Long Reads Mapping and Aligning, Protein-protein Interactions Predicting and Mutation Analysis of Retinitis Pigmentosa with NGS Data

長基因序列定位與比對,蛋白質相互作用預測及視網膜色素變性的基因突變分析

Student thesis: Doctoral Thesis

View graph of relations

Author(s)

Related Research Unit(s)

Detail(s)

Awarding Institution
Supervisors/Advisors
Award date3 Jan 2023

Abstract

In this thesis, we studied three problems in bioinformatics and computational biology. The first problem is long reads mapping and aligning to reference, the second problem is predicting protein-protein interactions with a novel network-based algorithm, and the third problem is mutation analysis of retinitis pigmentosa with the next-generation sequencing (NGS) data.

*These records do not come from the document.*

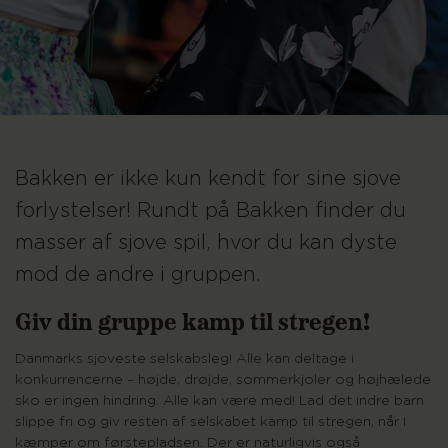
Bakken er ikke kun kendt for sine sjove
forlystelser! Rundt på Bakken finder du
masser af sjove spil, hvor du kan dyste
mod de andre i gruppen.
Giv din gruppe kamp til stregen!
Danmarks sjoveste selskabsleg! Alle kan deltage i
konkurrencerne – højde, drøjde, sommerkjoler og højhælede
sko er ingen hindring. Alle kan være med! Lad det indre barn
slippe fri og giv resten af selskabet kamp til stregen, når I
kæmper om førstepladsen. Der er naturligvis også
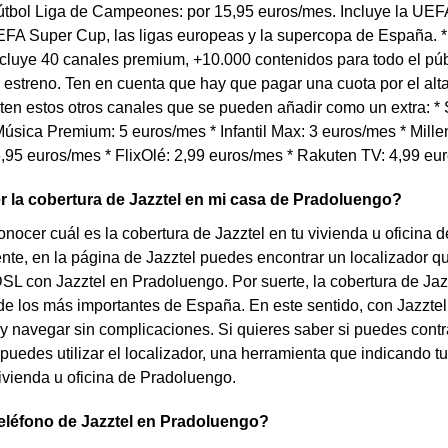
tbol Liga de Campeones: por 15,95 euros/mes. Incluye la U
FA Super Cup, las ligas europeas y la supercopa de España. *
cluye 40 canales premium, +10.000 contenidos para todo el púb
 estreno. Ten en cuenta que hay que pagar una cuota por el al
en estos otros canales que se pueden añadir como un extra: * S
úsica Premium: 5 euros/mes * Infantil Max: 3 euros/mes * Millen
,95 euros/mes * FlixOlé: 2,99 euros/mes * Rakuten TV: 4,99 eu
 la cobertura de Jazztel en mi casa de Pradoluengo?
nocer cuál es la cobertura de Jazztel en tu vivienda u oficina
te, en la página de Jazztel puedes encontrar un localizador que 
DSL con Jazztel en Pradoluengo. Por suerte, la cobertura de J
e los más importantes de España. En este sentido, con Jazztel 
 navegar sin complicaciones. Si quieres saber si puedes contrat
uedes utilizar el localizador, una herramienta que indicando tu 
vivienda u oficina de Pradoluengo.
teléfono de Jazztel en Pradoluengo?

Long reads play an important role in the identification of structural variants, sequencing repetitive regions, phasing of alleles, etc. In this thesis, we propose a new approach for mapping long reads to reference genomes. We also propose a new method to generate accurate alignments of the long reads and the corresponding segments of the reference genome. The new mapping algorithm is based on the longest common sub-sequence with distance constraints. The new (local) alignment algorithm is based on the idea of recursive alignment of variable size k-mers. We have implemented all the algorithms in C++ and produced a software package named mapAlign. Experiments show that our new method can generate better alignments in terms of both identity and alignment scores for both Nanopore and SMRT data sets. In particular, our method can align 91.53% and 85.36% of letters on reads to identical letters on reference genomes for human individuals of Nanopore and SMRT data sets, respectively. The state-of-the-art method can only align 88.44% and 79.08% letters of reads for Nanopore and SMRT data sets, respectively. Our method is also faster than the state-of-the-art method.

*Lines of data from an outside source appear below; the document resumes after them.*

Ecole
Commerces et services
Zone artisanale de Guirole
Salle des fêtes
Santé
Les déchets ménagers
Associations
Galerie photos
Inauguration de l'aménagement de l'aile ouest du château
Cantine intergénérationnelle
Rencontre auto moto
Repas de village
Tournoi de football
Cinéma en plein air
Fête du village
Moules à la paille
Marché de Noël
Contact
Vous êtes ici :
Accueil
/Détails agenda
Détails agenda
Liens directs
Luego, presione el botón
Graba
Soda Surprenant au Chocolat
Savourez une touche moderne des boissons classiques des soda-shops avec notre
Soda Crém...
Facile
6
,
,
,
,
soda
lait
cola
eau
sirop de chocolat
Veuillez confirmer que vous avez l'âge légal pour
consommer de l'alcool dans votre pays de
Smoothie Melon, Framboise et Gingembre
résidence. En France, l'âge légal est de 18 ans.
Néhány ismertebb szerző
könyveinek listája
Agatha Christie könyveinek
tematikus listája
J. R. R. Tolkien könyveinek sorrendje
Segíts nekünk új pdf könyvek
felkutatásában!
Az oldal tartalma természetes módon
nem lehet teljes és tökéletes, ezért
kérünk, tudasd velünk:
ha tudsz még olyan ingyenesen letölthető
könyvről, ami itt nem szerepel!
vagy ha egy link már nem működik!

Protein-protein interactions (PPIs) play an essential role in most biological processes in cells. Many computational algorithms have thus been proposed to predict PPIs. However, most of them heavily rest on the biological information of proteins while ignoring the latent structural features of proteins presented in a PPI network. In this thesis, we propose an efficient network-based prediction algorithm, namely PPISB, based on a mixed membership stochastic blockmodel. By simulating the generative process of a PPI network, PPISB is able to capture the latent community structures. The inference procedure adopted by PPISB further optimizes the membership distributions of proteins over different complexes. After that, a distance measure is designed to compute the similarity between two proteins in terms of their likelihood of being in the same complex, thus verifying whether they interact with each other. We conducted extensive experiments to evaluate the performance of PPISB with five PPI networks collected from different species. The results demonstrate that PPISB has a promising performance when applied to predict PPIs in terms of several evaluation metrics. Hence, we reason that PPISB is preferred over state-of-the-art network-based prediction algorithms, especially for predicting potential PPIs.

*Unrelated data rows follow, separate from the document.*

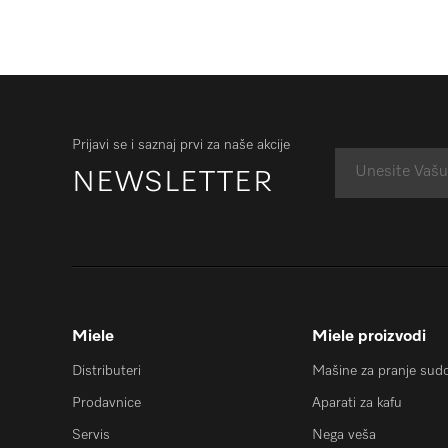
Prijavi se i saznaj prvi za naše akcije
NEWSLETTER
Miele
Miele proizvodi
Distributeri
Mašine za pranje sud
Prodavnice
Aparati za kafu
Servis
Nega veša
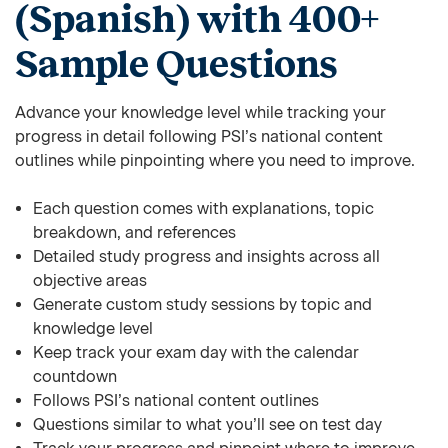
(Spanish) with 400+
Sample Questions
Advance your knowledge level while tracking your
progress in detail following PSI’s national content
outlines while pinpointing where you need to improve.
Each question comes with explanations, topic
breakdown, and references
Detailed study progress and insights across all
objective areas
Generate custom study sessions by topic and
knowledge level
Keep track your exam day with the calendar
countdown
Follows PSI’s national content outlines
Questions similar to what you’ll see on test day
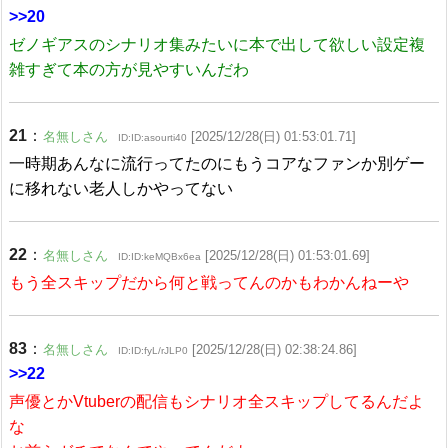
>>20
ゼノギアスのシナリオ集みたいに本で出して欲しい設定複
雑すぎて本の方が見やすいんだわ
21
：
名無しさん
[2025/12/28(日) 01:53:01.71]
ID:ID:asourti40
一時期あんなに流行ってたのにもうコアなファンか別ゲー
に移れない老人しかやってない
22
：
名無しさん
[2025/12/28(日) 01:53:01.69]
ID:ID:keMQBx6ea
もう全スキップだから何と戦ってんのかもわかんねーや
83
：
名無しさん
[2025/12/28(日) 02:38:24.86]
ID:ID:fyL/rJLP0
>>22
声優とかVtuberの配信もシナリオ全スキップしてるんだよ
な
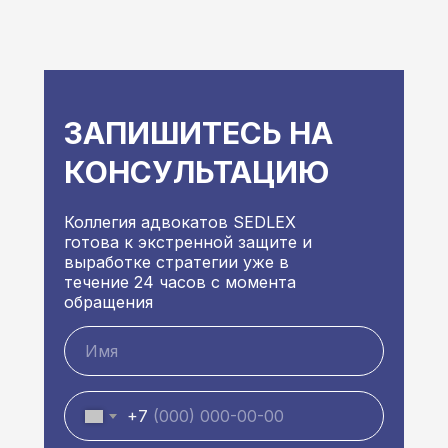
ЗАПИШИТЕСЬ НА
КОНСУЛЬТАЦИЮ
Коллегия адвокатов SEDLEX
готова к экстренной защите и
выработке стратегии уже в
течение 24 часов с момента
обращения
+7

Retinitis pigmentosa (RP) is one typical representative of inherited eye diseases (IEDs). Inherited eye diseases of human make people suffer many kinds of vision problems, e.g., night blindness, severe vision loss, and visual acuity decline. Genes play an important role in RP, and patients with RP usually suffer from one or more gene malformations. However, the strong genetic heterogeneity of RP often causes difficulty in clinical diagnosis. Panel-based next-generation sequencing data can retrieve specified portions of the genome from subjects. It is an economical, precise and time-efficient way to study the genetic mutations of a particular disease. In this thesis, we applied panel-based NGS to a group of RP-related individuals and designed a pipeline to study the pathogenic mutations of the subjects. We identified 45 variants, and the number of pathogenic variants, likely pathogenic variants and uncertain clinical significance variants of these 45 variants, according to the guidelines of the American College of Medical Genetics and Genomics (ACMG), is 22, 14 and 9, respectively. The missense is the most frequent functional change type and accounts for 53% (24/45) of these variants. To our knowledge, 22 of the 45 variants are reported for the first time. Our work presented a practical example for applying panel-based NGS on RP and extended the existing genotype spectrum of RP, which can benefit future genetic counseling or therapy in northeast Chinese RP patients.